Max Clifford: A grubby predator operating in plain sight

TV review: Max Clifford – The Fall of a Tabloid King refuses to glamorise its wicked subject

The 90-minute documentary is a grim portrait of a wicked man given licence to prey on young women by a tabloid media culture that simply cannot do without Max Clifford. Photograph: Bruno Vincent/Getty

The 90-minute documentary is a grim portrait of a wicked man given licence to prey on young women by a tabloid media culture that simply cannot do without Max Clifford. Photograph: Bruno Vincent/Getty

 

Justice is done at the conclusion of Max Clifford: The Fall of a Tabloid King (Channel 4, Monday 9pm) as the Fleet Street fixer introduced by Terry Wogan as “publicist, promoter, keeper of the flame of truth” is convicted on multiple accounts of sexual assault.

But there is no sense of a happy ending in this 90-minute of Clifford’s degeneracy, and of the hubris that finally does him in. This is a grim portrait of a wicked man given licence to prey on young women by a tabloid media culture that simply cannot do without Clifford and his conveyor belt of tittle-tattle about David Beckham, David Mellor and others.

The documentary does its job in that it doesn’t glamorise Clifford. Even at the height of his influence he comes across as a grubby predator hosting “filthy” sex “parties” and maintaining a cubby hole at work from which he spies on colleagues having sex.

When one of his teenage victims writes to him later in her life to excoriate Clifford for his crimes, he keeps the letter beside his bed. It’s one of many moments when your blood runs cold.

But why didn’t the blood of those in his orbit run cold too ? One Fleet Street editor recalls a power play in which Clifford shows him a jiffy bag full of polaroids of prominent media figures in flagrante. It damns Clifford as a voyeur – yet, such is his importance to the tabloids, nothing is done about it.

He also shared his proclivities with his biographer Angela Levin. In fact, he practically boasts to her. “I loved to do naughty things,” we hear him say on tape. “Have my cake and eat it.”
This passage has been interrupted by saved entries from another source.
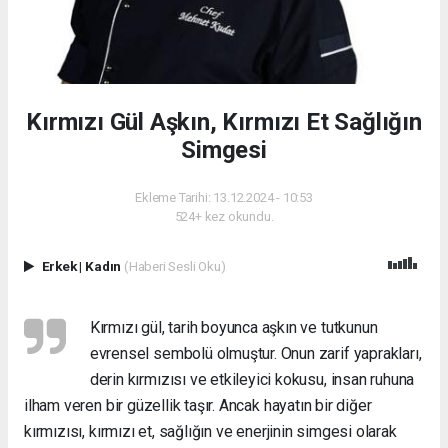
Kırmızı Gül Aşkın, Kırmızı Et Sağlığın
Simgesi
Ekleme Tarihi: 13.12.2024 - 10:53
524+ kez okundu.
Erkek
|
Kadın
(Haberi Sesli Oku)
Kırmızı gül, tarih boyunca aşkın ve tutkunun
evrensel sembolü olmuştur. Onun zarif yaprakları,
derin kırmızısı ve etkileyici kokusu, insan ruhuna
ilham veren bir güzellik taşır. Ancak hayatın bir diğer
kırmızısı, kırmızı et, sağlığın ve enerjinin simgesi olarak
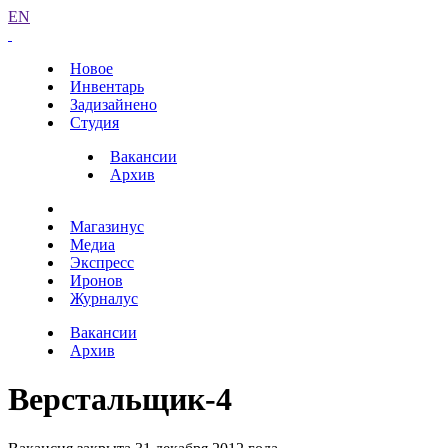
EN
Новое
Инвентарь
Задизайнено
Студия
Вакансии
Архив
Магазинус
Медиа
Экспресс
Иронов
Журналус
Вакансии
Архив
Верстальщик-4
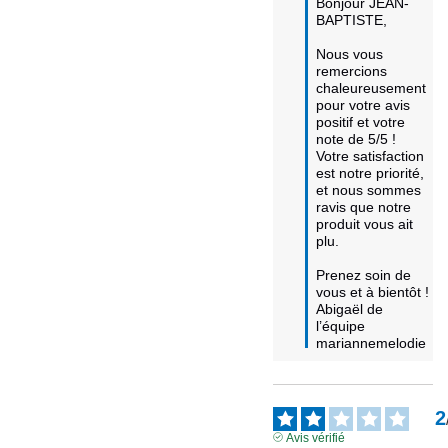
Bonjour JEAN-
BAPTISTE,

Nous vous 
remercions 
chaleureusement 
pour votre avis 
positif et votre 
note de 5/5 ! 

Votre satisfaction 
est notre priorité, 
et nous sommes 
ravis que notre 
produit vous ait 
plu. 

Prenez soin de 
vous et à bientôt !

Abigaël de 
l’équipe 
mariannemelodie
2
Avis vérifié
Nobody blinks when the book is published.

Hypocrisy

But he is finally hoisted on his own hypocrisy. One of Clifford’s victims – to whom he promises stardom when she is 15 and then assaults – sees him on television waxing sanctimoniously about holding to account paedophiles such as Gary Glitter. And she realises she cannot live with herself unless she does something.

The allegations of abuse, when they are brought to the police, do not drop out of thin air. There have been whisperings. Clifford even shuts down a Mail on Sunday investigation into rumours that he was acting as a glorified “pimp” for his clients and putting young women in harm’s way.

Yet in the wake of the unmasking of Jimmy Savile as a sexual predator, the atmosphere changes. Clifford is no longer Mr Untouchable. He is arrested and his world falls apart. We see him unravelling in real time when he stands behind a television news reporter delivering a piece-to-camera about Clifford’s trial. Fleet Street’s broker-in-chief cannot fathom being the focus of the story rather than the one pulling the levers behind it.

Sentenced to eight years for multiple counts of indecent assault, he suffers a fatal heart attack behind bars in 2017. Two years later an appeal brought by his daughter against the convictions is rejected.

“It’s a long to wait isn’t it?” muses one of his victims. “Thirty years to get justice.”